### Information supplied
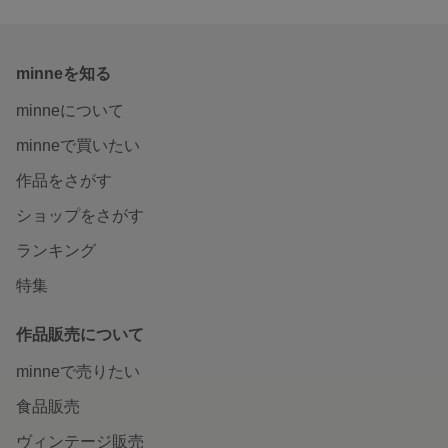
minneを知る
minneについて
minneで買いたい
作品をさがす
ショップをさがす
ランキング
特集
作品販売について
minneで売りたい
食品販売
ヴィンテージ販売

### Work instructions
Wherever a picture appears in the records above, leave it out and transcribe everything else exactly.

### Solution below
minneを知る
minneについて
minneで買いたい
作品をさがす
ショップをさがす
ランキング
特集
作品販売について
minneで売りたい
食品販売
ヴィンテージ販売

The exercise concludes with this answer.